François ROELANTS du VIVIER.

(1) RDC: Dans l'Est du Congo, le groupe des insurgés Hutus rwandais, le FDLR, n'a pas tenu sa promesse de mars 2005 l'engageant à un retour pacifique et continue d'être impliqué dans certains massacres. Dans le Nord Kivu, les forces rebelles du général Laurent Nkunda ont attaqué le 18 janvier 2006 plusieurs localités dans le territoire de Rutshuru. Dans le Nord Katanga, les groupes Mai-Mai se sont battus tant entre eux que contre l'armée congolaise, provoquant le déplacement de plus de 280 000 habitants dans la province. Enfin, en Ituri, malgré la présence de la Mission de l'Organisation des Nations unies en République Démocratique du Congo (MONUC), 4 000 à 5 000 combattants attaquent encore régulièrement la population locale, les troupes internationales ainsi que les agents humanitaires. Au Burundi, la situation sécuritaire ne s'est pas améliorée dans les provinces de Bubanza et Bujumbura Rural au cours du mois de décembre en raison de la poursuite des affrontements entre la Force de Défense nationale (FDN) et le mouvement rebelle FNL. Ces combats ont provoqué la mort de plusieurs civils et de nombreuses personnes ont été blessées.
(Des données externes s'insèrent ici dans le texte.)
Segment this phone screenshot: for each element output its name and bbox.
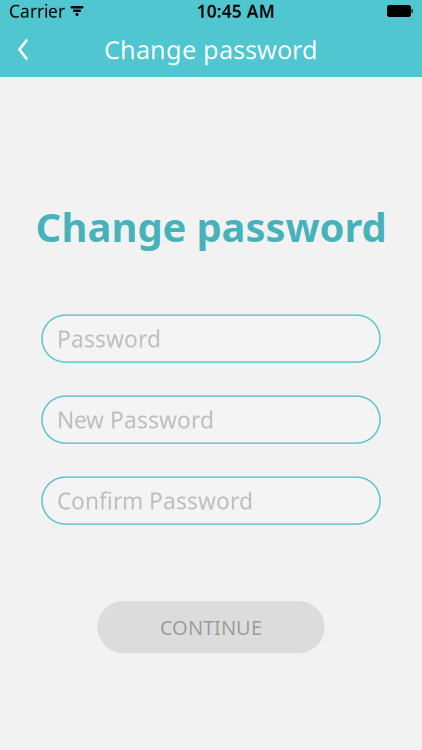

(2) La partie du capital de la BDGEL qui a été payée et libérée représente un montant de 33 millions de DTS. Un règlement de la dette de l'OGEDEP de la RDC vis-à-vis de cette banque devrait être envisagé afin de lui permettre de reconstituer son capital. À ce sujet, la Banque Mondiale, ainsi que d'autres partenaires au développement, seraient intéressés à assister cette banque. Le Prof. Couvreur, auteur du rapport sur l'évaluation de cette banque, propose, quant à lui, que l'on trouve une formule pour racheter la dette de l'OGEDEP, par exemple à 25 % de sa valeur nominale par un consortium de partenaires au développement qui deviendra ainsi créancier de la RDC.

(3) Sénat de Belgique, Les relations de la Belgique avec l'Afrique centrale: le Burundi, session de 2003-2004, 18 mai 2004, Rapport fait au nom de la Commission des relations extérieures et de la défense par Mme Thijs, 3- 256/1; Sénat de Belgique, Les relations de la Belgique avec l'Afrique centrale: le Rwanda, session de 2003-2004, 18 mai 2004, Rapport fait au nom de la Commission des relations extérieures et de la défense par M. Hostekint; Sénat de Belgique, Les relations de la Belgique avec l'Afrique centrale: la République démocratique du Congo, session de 2003-2004, 18 mai 2004, Rapport fait au nom de la Commission des relations extérieures et de la défense par Mme de Bethune et M. Galand.

(4) D'après l'OCDE (2000): « la mise en œuvre intégrale de l'initiative [PPTE] ne se traduira pas par une diminution de la valeur nominale de la dette, car les allégements prendront pour l'essentiel la forme de remises d'intérêts et de dons destinés à financer le service de la dette, et non de réductions directes de l'encours de cette dette ». De UNCTAD merkt op (2000): « les espoirs que l'on fonde actuellement sur la mise en œuvre de l'initiative renforcée en faveur des pays pauvres très endettés (PPTE) ne sont pas réalistes. L'allègement de la dette envisagé ne suffira pas à rendre celle-ci supportable à moyen terme (...); par ailleurs, l'ampleur de l'allègement de la dette et la manière dont il interviendra n'auront pas d'effets directs majeurs sur la réduction de la pauvreté ».